Drop the pictures; give again exactly the lines from the one holding "Mask anything matching" through the end of the data.

DATA UNDER STUDY Start Marker

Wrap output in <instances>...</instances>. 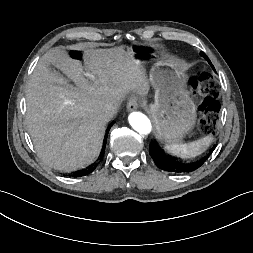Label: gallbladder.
Returning a JSON list of instances; mask_svg holds the SVG:
<instances>
[{"label":"gallbladder","mask_w":253,"mask_h":253,"mask_svg":"<svg viewBox=\"0 0 253 253\" xmlns=\"http://www.w3.org/2000/svg\"><path fill=\"white\" fill-rule=\"evenodd\" d=\"M50 69H51V71H53L56 75L61 76V74H60L58 71H56L54 68H51V67H50Z\"/></svg>","instance_id":"gallbladder-1"}]
</instances>
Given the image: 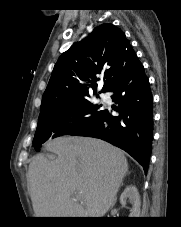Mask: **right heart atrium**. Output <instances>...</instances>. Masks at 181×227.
I'll return each mask as SVG.
<instances>
[{
	"instance_id": "1",
	"label": "right heart atrium",
	"mask_w": 181,
	"mask_h": 227,
	"mask_svg": "<svg viewBox=\"0 0 181 227\" xmlns=\"http://www.w3.org/2000/svg\"><path fill=\"white\" fill-rule=\"evenodd\" d=\"M65 124L68 127H72L75 124L74 118L72 116L67 117L66 120H65Z\"/></svg>"
}]
</instances>
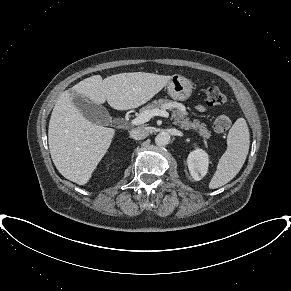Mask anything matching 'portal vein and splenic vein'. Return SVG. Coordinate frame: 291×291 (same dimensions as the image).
Here are the masks:
<instances>
[{
  "mask_svg": "<svg viewBox=\"0 0 291 291\" xmlns=\"http://www.w3.org/2000/svg\"><path fill=\"white\" fill-rule=\"evenodd\" d=\"M154 116H162L165 118L169 117V113L166 110L154 109L151 111H145L141 113L138 117L131 121L132 125H141L148 122Z\"/></svg>",
  "mask_w": 291,
  "mask_h": 291,
  "instance_id": "portal-vein-and-splenic-vein-1",
  "label": "portal vein and splenic vein"
}]
</instances>
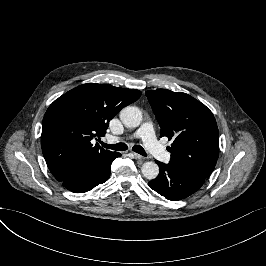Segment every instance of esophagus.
<instances>
[{
	"label": "esophagus",
	"instance_id": "obj_1",
	"mask_svg": "<svg viewBox=\"0 0 266 266\" xmlns=\"http://www.w3.org/2000/svg\"><path fill=\"white\" fill-rule=\"evenodd\" d=\"M132 154L135 159H139V160L145 159V157H143L142 155H139L138 153L132 152Z\"/></svg>",
	"mask_w": 266,
	"mask_h": 266
}]
</instances>
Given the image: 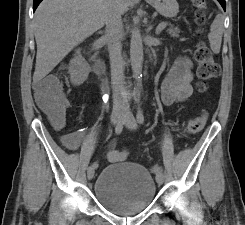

DATA UNDER STUDY End Marker

▶ **RESULT OF THIS EXERCISE**
Mask anything matching 'portal vein and splenic vein'. Return SVG. Coordinate frame: 291×291 (same dimensions as the image).
Here are the masks:
<instances>
[{
  "mask_svg": "<svg viewBox=\"0 0 291 291\" xmlns=\"http://www.w3.org/2000/svg\"><path fill=\"white\" fill-rule=\"evenodd\" d=\"M154 116H162L165 118L169 117V113L166 110L154 109L151 111H145L141 113L138 117L131 121L132 125H141L148 122Z\"/></svg>",
  "mask_w": 291,
  "mask_h": 291,
  "instance_id": "portal-vein-and-splenic-vein-1",
  "label": "portal vein and splenic vein"
}]
</instances>
Segment every instance of esophagus.
<instances>
[{
	"label": "esophagus",
	"instance_id": "obj_1",
	"mask_svg": "<svg viewBox=\"0 0 266 266\" xmlns=\"http://www.w3.org/2000/svg\"><path fill=\"white\" fill-rule=\"evenodd\" d=\"M132 154L135 159H139V160L145 159V157H143L142 155H139L138 153L132 152Z\"/></svg>",
	"mask_w": 266,
	"mask_h": 266
}]
</instances>
Given the image: 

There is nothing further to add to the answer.